Task statement :: Using the data below, return the stretch from the line that contains "10 Bedroom Bench Ideas" through the line that contains "countries, though, you", both included, exactly as it stands and nothing beyond it.

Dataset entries
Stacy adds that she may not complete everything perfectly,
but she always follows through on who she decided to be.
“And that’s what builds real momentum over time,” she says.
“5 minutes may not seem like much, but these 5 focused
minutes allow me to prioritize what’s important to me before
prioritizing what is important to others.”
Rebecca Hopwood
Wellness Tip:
* * *
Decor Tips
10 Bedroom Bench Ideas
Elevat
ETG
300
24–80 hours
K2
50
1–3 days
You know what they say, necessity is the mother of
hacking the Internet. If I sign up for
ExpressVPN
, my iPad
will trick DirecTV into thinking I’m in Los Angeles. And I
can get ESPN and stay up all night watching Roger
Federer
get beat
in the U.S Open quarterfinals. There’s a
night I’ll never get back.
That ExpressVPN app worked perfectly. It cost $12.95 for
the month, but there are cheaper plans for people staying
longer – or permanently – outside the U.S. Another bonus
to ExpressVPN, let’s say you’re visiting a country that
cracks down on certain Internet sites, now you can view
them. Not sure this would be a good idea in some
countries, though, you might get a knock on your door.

The answer ::
10 Bedroom Bench Ideas
Elevat
ETG
300
24–80 hours
K2
50
1–3 days
You know what they say, necessity is the mother of
hacking the Internet. If I sign up for
ExpressVPN
, my iPad
will trick DirecTV into thinking I’m in Los Angeles. And I
can get ESPN and stay up all night watching Roger
Federer
get beat
in the U.S Open quarterfinals. There’s a
night I’ll never get back.
That ExpressVPN app worked perfectly. It cost $12.95 for
the month, but there are cheaper plans for people staying
longer – or permanently – outside the U.S. Another bonus
to ExpressVPN, let’s say you’re visiting a country that
cracks down on certain Internet sites, now you can view
them. Not sure this would be a good idea in some
countries, though, you might get a knock on your door.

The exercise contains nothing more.